Homeowner’s Associations can list many positives all designed to protect your property values and promote goodwill among neighbors:
· Well maintained lawns
· Houses painted in pleasing colors
· Neighborhood swimming pools and walking trails
The Kansas City Star interviewed Dawn Bauman, the senior vice president for The Community Associations Institute (CAI), which represents HOA’s in court and in the legislative arena, says homes associations create better communities. “They safeguard the neighborhood from degradation and preserve the nature of the community, said Dawn Bauman…. When issues do arise, Bauman said, “The majority are a misunderstanding of what their governing documents say.”
The CAI strongly disputes that HOAs are a significant problem, pointing to a national survey it commissioned that indicates homeowners love living in them and have good relationships with their boards.
The March 2016 survey of homes association residents by Zogby Analytics found that 87 percent of residents rated their overall community association experience as positive or neutral.
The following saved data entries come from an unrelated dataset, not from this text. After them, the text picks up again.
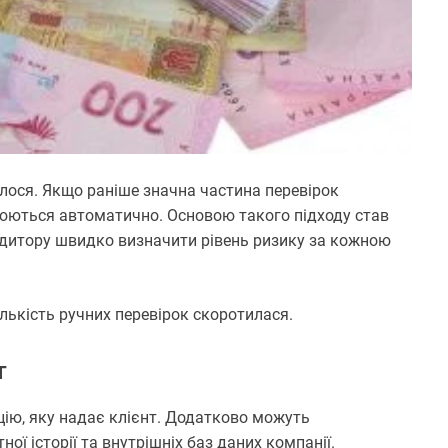
лося. Якщо раніше значна частина перевірок
люються автоматично. Основою такого підходу став
едитору швидко визначити рівень ризику за кожною
лькість ручних перевірок скоротилася.
г
цію, яку надає клієнт. Додатково можуть
ої історії та внутрішніх баз даних компанії.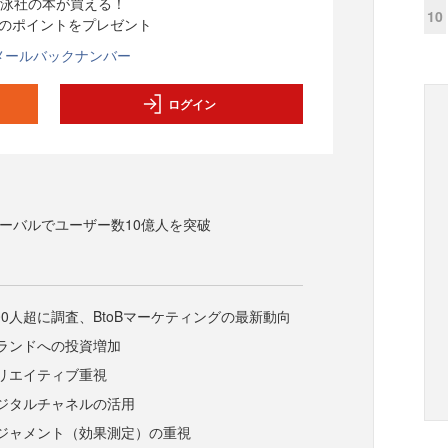
泳社の本が買える！
10
分のポイントをプレゼント
メールバックナンバー
ログイン
、グローバルでユーザー数10億人を突破
00人超に調査、BtoBマーケティングの最新動向
ランドへの投資増加
リエイティブ重視
ジタルチャネルの活用
ジャメント（効果測定）の重視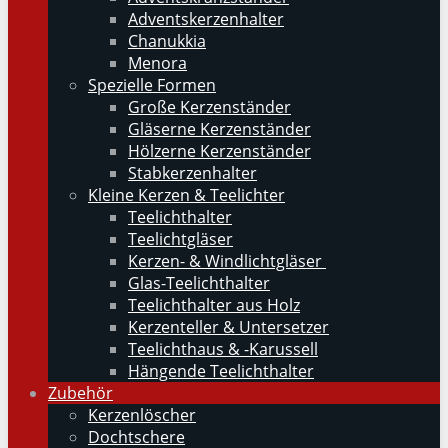
Adventskerzenhalter
Chanukkia
Menora
Spezielle Formen
Große Kerzenständer
Gläserne Kerzenständer
Hölzerne Kerzenständer
Stabkerzenhalter
Kleine Kerzen & Teelichter
Teelichthalter
Teelichtgläser
Kerzen- & Windlichtgläser
Glas-Teelichthalter
Teelichthalter aus Holz
Kerzenteller & Untersetzer
Teelichthaus & -Karussell
Hängende Teelichthalter
Zubehör
Kerzenlöscher
Dochtschere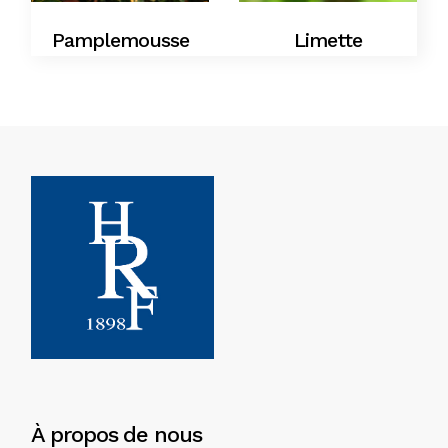
Pamplemousse
Limette
À propos de nous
Sixty-six percent of residents — down from 78 percent in 2005 — said their association’s rules protect and enhance property values.
But an online survey by the Coalition for Community Housing Policy in the Public Interest, formed in 2015 to take on the industry and prevent HOA abuse, found just the opposite: 70 percent said they had been involved in a difficult-to-resolve dispute with a condo or homes association, and 84 percent said a lack of transparency and poor communication was a “very serious problem.”
Critics Say Governments Let HOA’s Take Over:
As local governments struggled to keep up with the costs of maintaining their infrastructure, HOA’s started taking on some of the burden. They created private streets, private sewer and water systems, their own water detention ponds, lakes and recreational facilities, golf courses and other amenities. To do that, a homeowner’s association had to function as a private government. And cities wanted HOA’s to take over because that lessened demands on their budgets.
“Robert McKay, Lee’s Summit director of planning and codes, said handing over some power to HOA’s eases the burden on local government. “We have a lot of code enforcement that we do,” McKay said. “They are kind of our self-policing group, so we like them. We would rather have the subdivisions regulating themselves than the city having to come down on them.” The city (Lee’s Summit) has no problem with an HOA that is more restrictive than the city, he said. “Of course,” McKay said, “we can’t deal with the resident that says, ‘Well, they’re being over-restrictive,’ because you bought into the situation.”